--- START ---
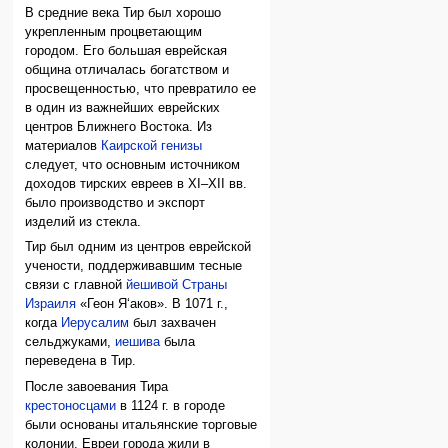
В средние века Тир был хорошо
укрепленным процветающим
городом. Его большая еврейская
община отличалась богатством и
просвещенностью, что превратило ее
в один из важнейших еврейских
центров Ближнего Востока. Из
материалов
Каирской генизы
следует, что основным источником
доходов тирских евреев в XI–XII вв.
было производство и экспорт
изделий из стекла.
Тир был одним из центров еврейской
учености, поддерживавшим тесные
связи с главной
йешивой
Страны
Израиля
«Геон Я‘аков». В 1071 г.,
когда
Иерусалим
был захвачен
сельджуками,
иешива
была
переведена в Тир.
После завоевания Тира
крестоносцами
в 1124 г. в городе
были основаны итальянские торговые
колонии. Евреи города жили в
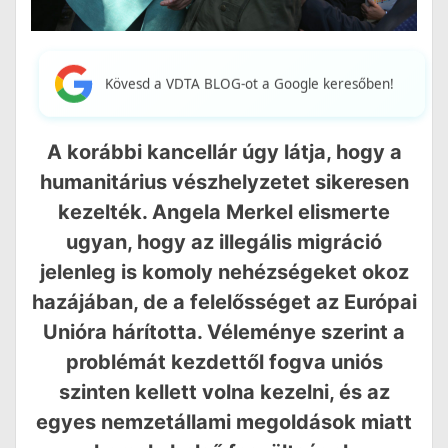
Kövesd a VDTA BLOG-ot a Google keresőben!
A korábbi kancellár úgy látja, hogy a
humanitárius vészhelyzetet sikeresen
kezelték. Angela Merkel elismerte
ugyan, hogy az illegális migráció
jelenleg is komoly nehézségeket okoz
hazájában, de a felelősséget az Európai
Unióra hárította. Véleménye szerint a
problémát kezdettől fogva uniós
szinten kellett volna kezelni, és az
egyes nemzetállami megoldások miatt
--- END ---
Your answer is all of the records restated word for word, pictures excluded.

В средние века Тир был хорошо
укрепленным процветающим
городом. Его большая еврейская
община отличалась богатством и
просвещенностью, что превратило ее
в один из важнейших еврейских
центров Ближнего Востока. Из
материалов
Каирской генизы
следует, что основным источником
доходов тирских евреев в XI–XII вв.
было производство и экспорт
изделий из стекла.
Тир был одним из центров еврейской
учености, поддерживавшим тесные
связи с главной
йешивой
Страны
Израиля
«Геон Я‘аков». В 1071 г.,
когда
Иерусалим
был захвачен
сельджуками,
иешива
была
переведена в Тир.
После завоевания Тира
крестоносцами
в 1124 г. в городе
были основаны итальянские торговые
колонии. Евреи города жили в
Kövesd a VDTA BLOG-ot a Google keresőben!
A korábbi kancellár úgy látja, hogy a
humanitárius vészhelyzetet sikeresen
kezelték. Angela Merkel elismerte
ugyan, hogy az illegális migráció
jelenleg is komoly nehézségeket okoz
hazájában, de a felelősséget az Európai
Unióra hárította. Véleménye szerint a
problémát kezdettől fogva uniós
szinten kellett volna kezelni, és az
egyes nemzetállami megoldások miatt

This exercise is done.